EXTRACTED DATA
......

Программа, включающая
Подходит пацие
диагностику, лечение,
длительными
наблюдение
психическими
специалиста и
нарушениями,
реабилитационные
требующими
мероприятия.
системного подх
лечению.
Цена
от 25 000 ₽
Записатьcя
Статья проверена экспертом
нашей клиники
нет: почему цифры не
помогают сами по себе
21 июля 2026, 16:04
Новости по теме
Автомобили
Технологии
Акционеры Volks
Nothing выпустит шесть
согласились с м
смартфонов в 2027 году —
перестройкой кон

......

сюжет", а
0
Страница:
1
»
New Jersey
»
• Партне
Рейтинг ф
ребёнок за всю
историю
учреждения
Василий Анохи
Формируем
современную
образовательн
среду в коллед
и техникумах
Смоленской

......

EXERCISE
Take the line above containing "согласились с м", the line containing "перестройкой кон", and all lines in between, and copy them exactly without anything else.

SOLUTION BELOW
согласились с м
смартфонов в 2027 году —
перестройкой кон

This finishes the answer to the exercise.